Nasıl mı yapmışlar? Bir gün belki onu da yazarım ama şu an kısaca söyleyeyim. Amerikalılar Türklerin üzerlerine ateş açtıktan az sonra, düşman Türklere yetişir. Kanların gerçek anlamda su gibi aktığı bir savaş başlar. İkmal kuvvetleri de kaçtığı için Türklerin mühimmatları zaten azdır. Çabucak biter. Komutan bağırır “Süngü tak!”. Süngüler takılırken ortalığı çelik sesi kaplar. Komutan siperden fırlamış tek başına düşmana karşı koşmakta bir yandan da “Hücum!” diye bağırmaktadır. Bir desem mübalağalı olacak ama en fazla beş altı avuç kalan Türkler, “Allah Allah” nidalarıyla saldırırlar. Savaş daha da kanlı bir hâl almıştır. Biraz sonra ortalıkta o birkaç avuç Türk’ten başka kimse kalmaz. Düşmandan ölen ölmüş, sağ kalanlarsa çil yavrusu gibi dağılmışlardır.
Türkler daha sonra öğrenirler ki yendikleri çok sayıda askerle takviye edilmiş devasa bir kolordudur. Türklerin kayıpları şehit ve akibeti bilinmeyenler dâhil 1.194 kişidir. 234 askerimiz de esir düşmüştür. Yaralılarımızın toplamıysa 2.111'dir. Bu hesapça "1. Türk Tugayı"nda gazilik mertebesine çıkmamış hiç kimse kalmamış gibidir. Çinlilerin zayiatıysa çok daha fazladır. Yalnız ölülerinin bile 5.000'in çok çok üstünde olduğu söylenir ama tam sayı verilmez.
Normal bir kolordunun 20.000 ila 45.000 kişiden müteşekkil olduğunu bildiğimize göre düşman kuvvetlerinin toplam kaç kişi olduğunu da varın siz hesaplayın.
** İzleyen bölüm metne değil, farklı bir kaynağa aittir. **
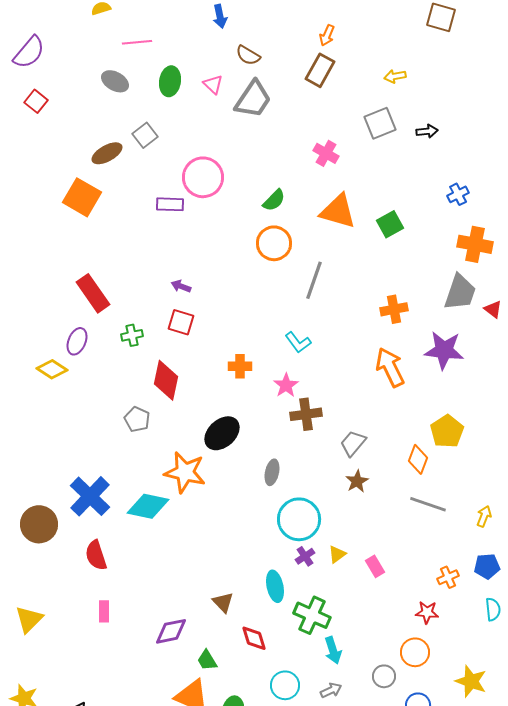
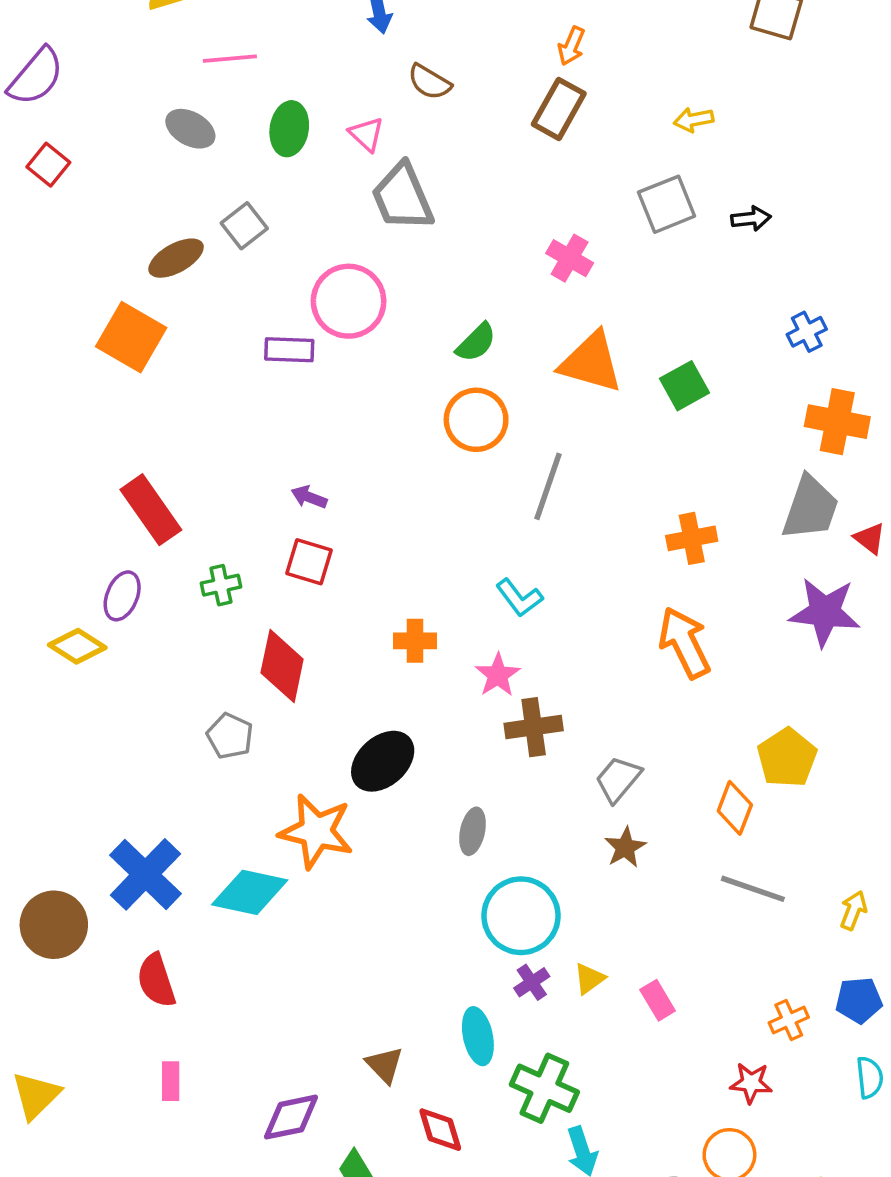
gray trapezoid: (253, 99) -> (402, 197), moved, turned 123
purple star: (444, 350) -> (825, 612), moved

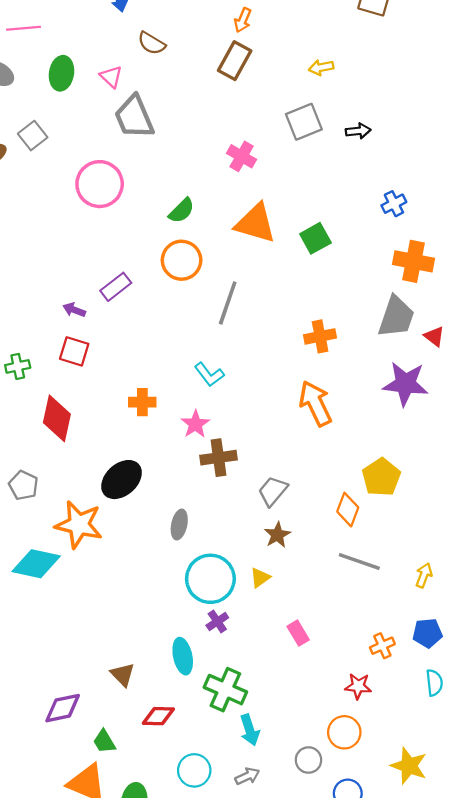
purple rectangle: (289, 350) -> (116, 287), moved, turned -40
gray pentagon: (230, 736) -> (23, 485), moved
yellow triangle: (589, 979) -> (260, 578), moved
red diamond: (440, 1130) -> (158, 716), turned -72

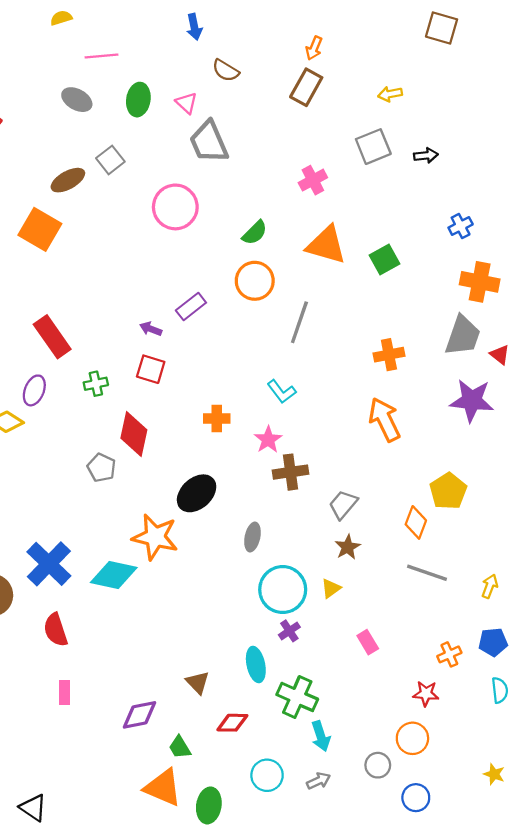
pink cross: (242, 156) -> (313, 180), turned 32
gray pentagon: (23, 485) -> (101, 468), moved
yellow star: (409, 766) -> (494, 774), moved, size x0.6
Asıl konumuz "Alçaklıkta, soykırımda, hainlikte, düzen bozmakta bir numara olan Çirkin Amerikalı"... Şimdilerde de Türkiye'yi her alanda sıkıştırmaya çalışmakta, teröristleri Türkiye'den üstün tutmakta, Ermenilerin yaptığı "Türk Soykırımı"nı örtmekte ve ünlü Holywood'unda "Ermeni Soykırımı" filmleri üretmektedir.
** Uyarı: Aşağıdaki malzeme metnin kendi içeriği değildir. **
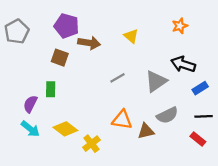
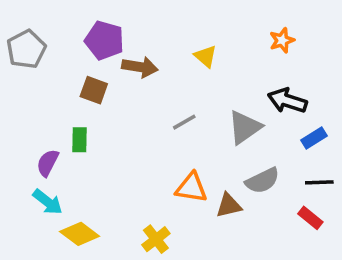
yellow diamond: (65, 129) -> (80, 234), moved
yellow cross: (91, 144) -> (156, 239), moved

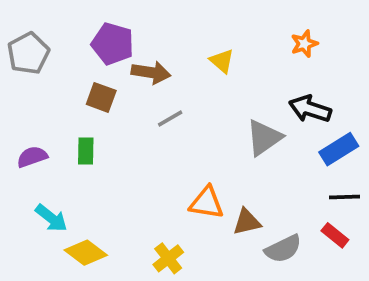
gray line: (184, 122) -> (170, 118), moved
blue rectangle: (314, 138) -> (339, 149), size x1.4
purple semicircle: (48, 163) -> (32, 157), moved, turned 44
gray semicircle: (262, 181) -> (283, 249), moved

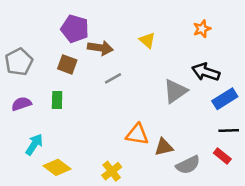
gray pentagon: (28, 53) -> (19, 62), moved
cyan arrow: (51, 218) -> (34, 144), turned -95

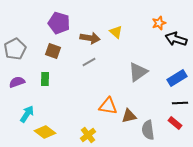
brown arrow: (100, 48) -> (90, 38), moved
black arrow: (206, 72) -> (176, 39), moved
gray semicircle: (188, 165) -> (148, 130), turned 108

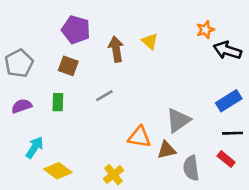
brown arrow: (90, 38) -> (116, 49), turned -108
gray line: (89, 62) -> (104, 96), moved
gray triangle: (138, 72) -> (178, 120), moved

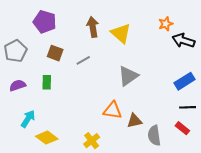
purple pentagon: (76, 30) -> (45, 22), moved
yellow triangle: (150, 41) -> (121, 33), size x1.5
brown arrow: (116, 49) -> (93, 27), moved
gray line: (104, 96) -> (83, 60), moved
gray triangle: (178, 120) -> (128, 76), moved

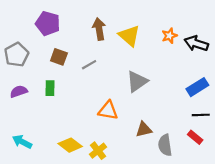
orange star: (166, 24) -> (169, 36), moved
orange triangle: (112, 110) -> (108, 110), moved
cyan arrow: (28, 119) -> (22, 142), moved, turned -96
yellow diamond: (47, 138) -> (70, 145), moved

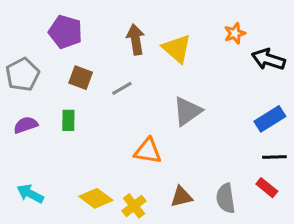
orange star: (169, 36) -> (235, 33), moved
brown triangle: (144, 129) -> (181, 197), moved

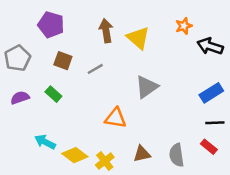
green rectangle: (68, 120) -> (53, 94), turned -49
cyan arrow: (30, 194) -> (45, 142), moved

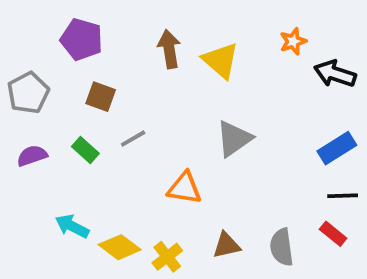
gray line: (95, 69) -> (133, 139), moved

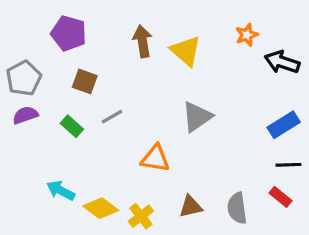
purple semicircle: (32, 156) -> (25, 115), moved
Şunu bilmelisiniz ki, Kore'de yaptıkları ne ilk ne de son kalleşliktir. Kalleşliklerini kronolojik olarak takip etmememin nedeni, Kore'ye hareket ederek o dönülmez yola çıkışımızın yıl dönümlerinden birini yaşamakta olmamız. Ne diyeyim? Allah bizleri yeni aptallıklardan, hain yöneticilerden, böyle dost ve müttefiklerden korusun. Amin!
Günay Tulun
Bilgi Notu: RADYO KURMAK NEDİR ?
Yukarıda bir yerlerde radyonun kurulmasından söz ettim. Günümüz kuşakları, düğmesine basılır basılmaz binlerce yayını alabilen radyolarla haşır neşir oldukları için bu sözü anlamayabilir. Anlatayım: Önce dışarıya, genelde de tavan arası ya da çatıya “ne denli uzun olursa o denli iyi sonuç verdiği için uzunluğu neredeyse iki kulaca varan ve üzerinde birer parmak aralıklarla on ya da on beş defa gezdirilmiş ince, çıplak ve çoklu bakır telin sarılmasıyla oluşturulan tahta çıtalardan üretilmiş kare şeklinde” bir anten yerleştirilir, o antenden de odadaki radyoya hat çekilirdi. Yayın merkezinin kısa, orta ya da uzun dalga boyunda yer almış olmasına bağlı olarak ya iyi sonuç alır ya da cızırtılar içinde geçecek bir yayına razı olurdunuz.